The Sisters of Charity have claimed a decision by Dublin City Council to impose more restrictive conditions on development of certain lands in the new development plan for Dublin appears to be “targeted” at lands owned by religious institutions.
The order wants to see where that decision originated, its lawyer said.
It claims the lands being zoned Z15, a designation it claims treats privately owned land as resource land to be used for the benefit of the community, are “almost exclusively owned by religious institutions”. There are numerous examples of lands owned by other institutions which are not subject to Z15 zoning, the order claims.
It claims the council, in sanctioning the zoning under the new Dublin city develoment plan 2011-2017, is effectively diverting private property into public ownership and effectively “sterilising” its lands without compensation.
The Z15 zoning requires a greater proportion of open space and social affordable housing than applies in any other zoming under the development plan, they also claim.
Mr Justice Peter Kelly today granted an application by Brian Murray SC, for the order, to fast-track its action against the council over the Z15 zoning of its lands.

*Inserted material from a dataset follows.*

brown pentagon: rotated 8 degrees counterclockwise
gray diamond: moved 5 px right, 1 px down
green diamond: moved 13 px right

All of the order’s 108 acres of lands in 18 separate parcels have been zoned Z15 in the new plan, imposing more restrictions on development than included in the previous plan. A similar challenge to the Z15 zoning was initiated last month by RTÉ in relation to lands at its Montrose complex at Donnybrook.
The Sisters of Charity claims the decision breaches the nuns' property rights and has serious implications for their ability to fund their religious mission and their work. The nuns said they sometimes borrow money from financial institutions to support their work and that their capacity to do this is directly affected by the value of their properties.

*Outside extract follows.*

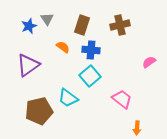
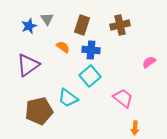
pink trapezoid: moved 1 px right, 1 px up
orange arrow: moved 2 px left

Mr Murray said it appeared the more restrictive zoning was applied disproportionately as it was not applied to other lands privately owned and his side wanted to see where the decision came from.
James Connolly SC, for the council, had sought an adjournment of the application to transfer the case and said he was awaiting instructions in the context of a meeting yesterday evening.
Mr Justice Kelly refused the adjournment and agreed to transfer the judicial review to the court, which fast-tracks the hearing of commercial disputes.
The High Court had last month granted leave to the order and RTÉ to bring their separate judicial review proceedings against the council arising from the zoning changes.
The Z15 designation means future uses such as housing development are not open for planning consideration which has implications for the ability of the Sisters of Charity and RTÉ to sell off land to fund their activities.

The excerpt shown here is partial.